Each line of the listing below that includes "unusual" must be copied.

== == ==

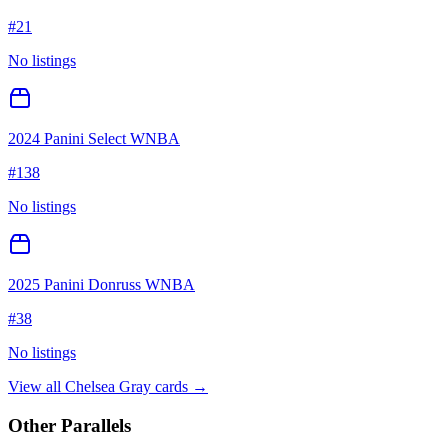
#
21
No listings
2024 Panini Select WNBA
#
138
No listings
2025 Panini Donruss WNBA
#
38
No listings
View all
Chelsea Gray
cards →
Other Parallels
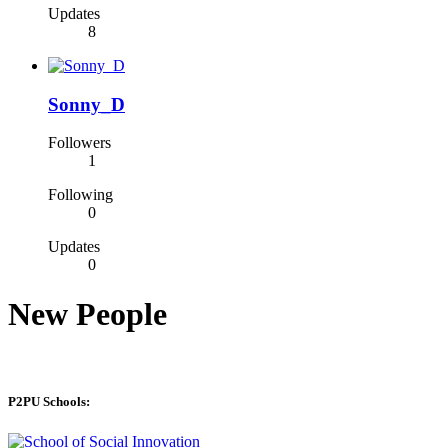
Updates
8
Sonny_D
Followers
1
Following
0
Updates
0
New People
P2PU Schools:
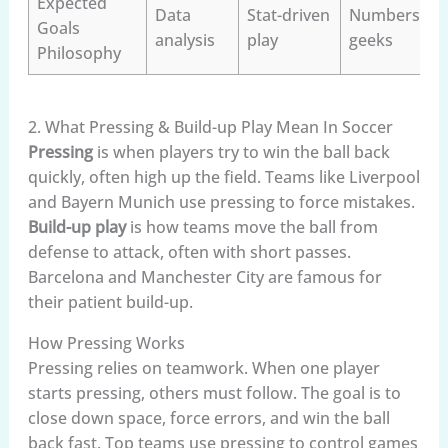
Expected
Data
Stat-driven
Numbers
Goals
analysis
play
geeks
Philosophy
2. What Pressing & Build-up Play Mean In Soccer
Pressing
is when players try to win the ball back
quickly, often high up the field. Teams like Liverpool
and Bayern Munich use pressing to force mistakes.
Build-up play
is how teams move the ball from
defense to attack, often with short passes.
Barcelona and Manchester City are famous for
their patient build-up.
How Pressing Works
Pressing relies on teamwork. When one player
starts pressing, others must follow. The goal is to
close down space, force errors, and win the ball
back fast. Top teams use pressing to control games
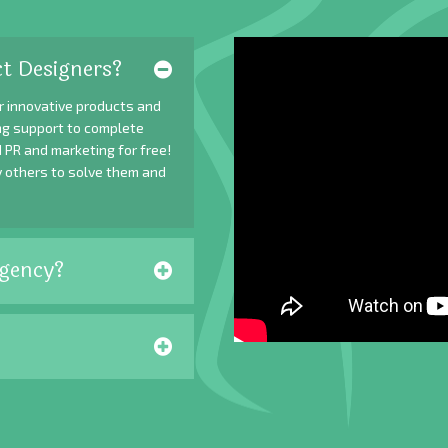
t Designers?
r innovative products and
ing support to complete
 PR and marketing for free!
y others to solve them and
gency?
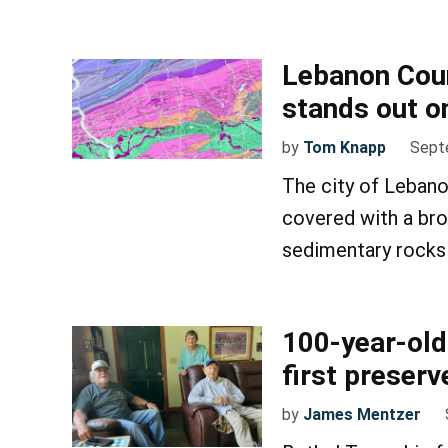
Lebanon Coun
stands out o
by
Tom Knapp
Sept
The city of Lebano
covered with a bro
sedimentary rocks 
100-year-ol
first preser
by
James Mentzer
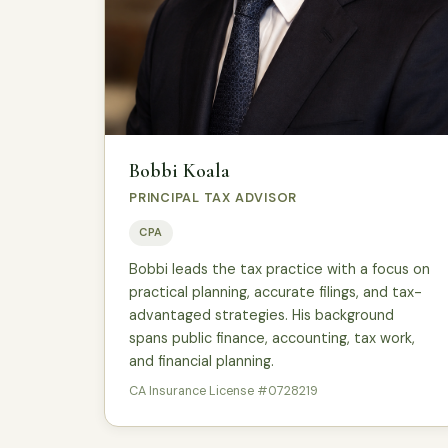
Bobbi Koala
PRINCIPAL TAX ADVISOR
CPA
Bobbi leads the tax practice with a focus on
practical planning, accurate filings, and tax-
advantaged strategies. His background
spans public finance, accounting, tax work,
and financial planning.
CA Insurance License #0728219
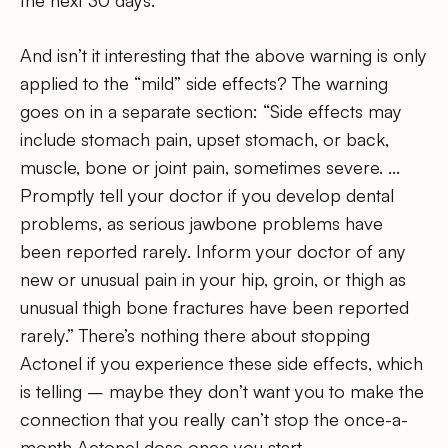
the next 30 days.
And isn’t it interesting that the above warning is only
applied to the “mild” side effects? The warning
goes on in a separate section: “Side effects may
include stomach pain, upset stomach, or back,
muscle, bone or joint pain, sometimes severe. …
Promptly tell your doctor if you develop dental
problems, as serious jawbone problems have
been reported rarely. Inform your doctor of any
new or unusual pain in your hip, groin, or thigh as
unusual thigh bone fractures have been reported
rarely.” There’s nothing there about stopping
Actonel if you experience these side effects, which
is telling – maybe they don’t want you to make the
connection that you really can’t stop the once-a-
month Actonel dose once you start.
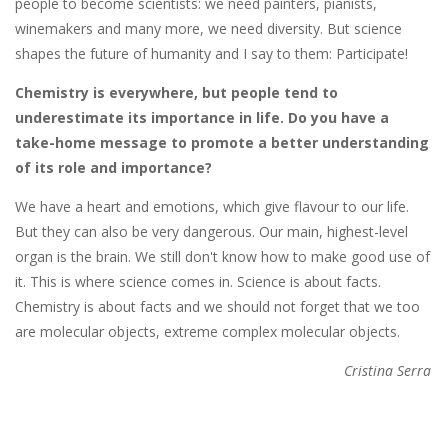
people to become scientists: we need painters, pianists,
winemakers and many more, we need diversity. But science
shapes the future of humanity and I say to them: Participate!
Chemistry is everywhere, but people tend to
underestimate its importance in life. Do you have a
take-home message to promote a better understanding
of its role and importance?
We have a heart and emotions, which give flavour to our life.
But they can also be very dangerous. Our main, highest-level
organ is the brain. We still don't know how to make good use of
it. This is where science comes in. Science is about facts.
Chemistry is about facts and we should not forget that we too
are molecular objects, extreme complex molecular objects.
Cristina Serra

== == ==

Exercise solution:
new or unusual pain in your hip, groin, or thigh as
unusual thigh bone fractures have been reported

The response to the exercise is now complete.